Titanic becoming fast food for bacteriaDecember 7th, 2010 - 1:34 pm ICT by IANS
By Gurmukh Singh
Toronto, Dec 7 (IANS) The wreckage of the Titanic on the ocean floor will soon disappear as it is being fast eaten up by a newly discovered bacteria, according to Canadian researchers.
The Titantic, which was the largest passenger ship at the time, sank on its maiden journey from England to New York April 14, 1912, after hitting an iceberg in mid-Atlantic. Of the 2223 passengers on board, only 706 survived.
Henrietta Mann, a Canadian civil engineering professor at Dalhousie University, says the new bacterial species are eating away the wreckage so fast that soon the Titanic will be reduced to a “rust stain” on the ocean bottom.
“Perhaps if we get another 15 to 20 years out of it, we’re doing good…. Eventually there will be nothing left but a rust stain,,” she said Monday.
“In 1995, I was predicting that Titanic had another 30 years, but I think it’s deteriorating much faster than that now …” Using DNA technology, Mann and Bhavleen Kaur from Dalhousie University and researchers from the University of Sevilla in Spain identified a new bacterial species collected from rusticles from the Titanic wreck, a statement by the researchers said.

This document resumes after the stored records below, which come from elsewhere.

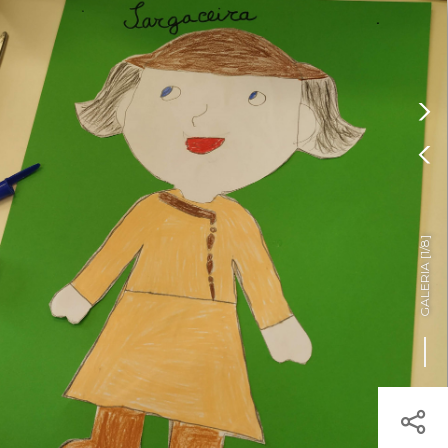
Pressione Enter

ÍSTICOS.
TICA DE COOKIES

HOJE
ENTRAR
26º
/
26º
os

]
1/8
árias.
GALERIA [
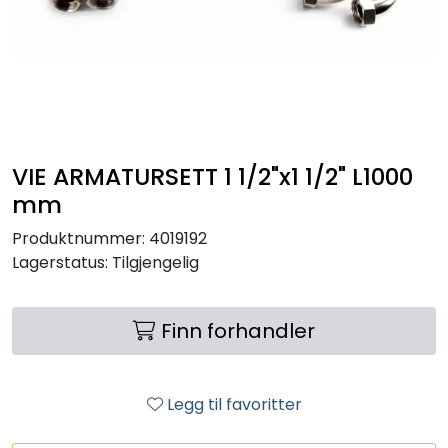
RO EDI
VANNKJØLERE
CLAGE VANNVARMERE
VIE ARMATURSETT 1 1/2"x1 1/2" L1000
HUS OG HYTTE
mm
Produktnummer:
4019192
ANALYSEVERKTØY
Lagerstatus:
Tilgjengelig
KJEMIKALIER
Finn forhandler
FILTERMEDIA
Legg til favoritter
VARMEANLEGG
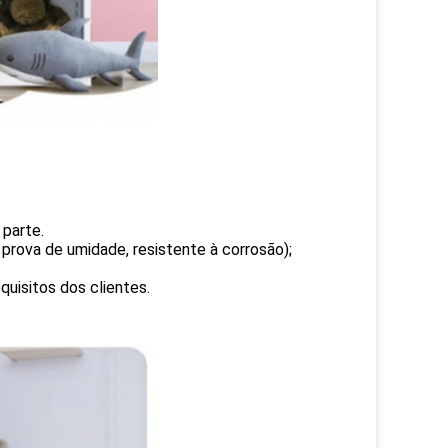
 parte.
prova de umidade, resistente à corrosão);
uisitos dos clientes.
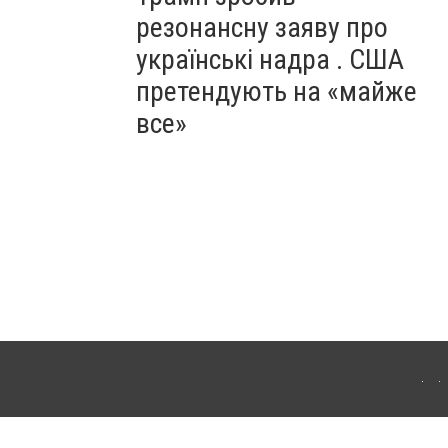
резонансну заяву про
українські надра . США
претендують на «майже
все»
ергачі. Для інтернет-видань обов'язкове розміщення прямого, відкритого для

Dark orange in colour, a rusticle is a formation of rust similar in shape to an icicle or stalactite. The wreck is covered with the knob-like mounds, formed as a ‘consortium’ of at least 27 strains of bacteria, including Halomonas titanicae, makes a meal out of Titanic. But unlike icicles which are solid and hard, rusticles are porous and allow water to pass through. Indeed, they are rather delicate and will eventually disintegrate into fine powder.
“It’s a natural process, recycling the iron and returning it to nature,” said Mann who studies extreme environments.

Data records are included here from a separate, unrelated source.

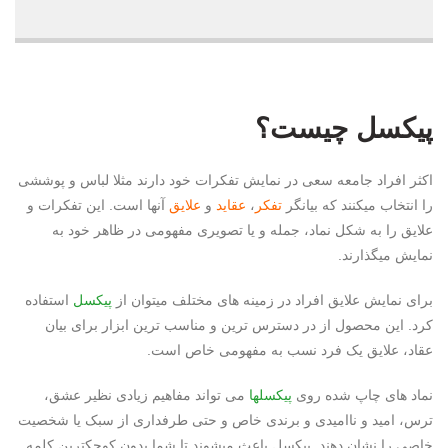
پیکسل چیست؟
اکثر افراد جامعه سعی در نمایش تفکرات خود دارند مثلا لباس و پوششی
را انتخاب میکنند که بیانگر
تفکر
،
عقاید
و
علایق
آنها است. این تفکرات و
علایق را به شکل نماد، جمله و یا تصویری مفهومی در ظاهر خود به
نمایش میگذارند.
برای نمایش علایق افراد در زمینه های مختلف میتوان از
پیکسل
استفاده
کرد. این محصول از در دسترس ترین و مناسب ترین ابزار برای بیان
عقاد، علایق یک فرد نسب به مفهومی خاص است.
نماد های چاپ شده روی
پیکسلها
می تواند مفاهیم زیادی نظیر عشق،
ترس، امید و ناامیدی و برندی خاص و حتی طرفداری از سبک یا شخصیت
خاصی را نشان دهند. پیکسل باعث میشوند تا شما بدون کوچکترین کلمه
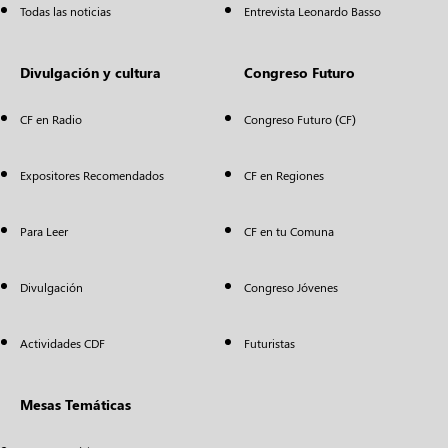
Todas las noticias
Entrevista Leonardo Basso
Divulgación y cultura
Congreso Futuro
CF en Radio
Congreso Futuro (CF)
Expositores Recomendados
CF en Regiones
Para Leer
CF en tu Comuna
Divulgación
Congreso Jóvenes
Actividades CDF
Futuristas
Mesas Temáticas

The Titanic’s final resting was discovered by a joint American-French expedition in 1985, almost 73 years after its sinking. The wreck is located 3.8 kilometres below the ocean surface and some 530 kilometres southeast of Newfoundland (Canada).

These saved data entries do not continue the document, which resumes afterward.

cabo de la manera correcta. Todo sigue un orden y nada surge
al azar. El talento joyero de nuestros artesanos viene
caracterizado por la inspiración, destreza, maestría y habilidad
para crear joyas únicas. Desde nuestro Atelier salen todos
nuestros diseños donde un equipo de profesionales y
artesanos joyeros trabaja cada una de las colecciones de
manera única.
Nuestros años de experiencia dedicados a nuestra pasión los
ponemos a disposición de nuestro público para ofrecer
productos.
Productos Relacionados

The discovery confirmed that the ship had split apart as the stern and the bow were located 600 metres apart from each other and are facing in opposite directions, the statement said.
In the 25 years since the discovery of the wreck, Titanic has rapidly deteriorated, according to Mann.
Their research appears December 8 in the International Journal of Systematic and Evolutionary Microbiology.
(Gurmukh Singh can be contacted at firstname.lastname@example.org)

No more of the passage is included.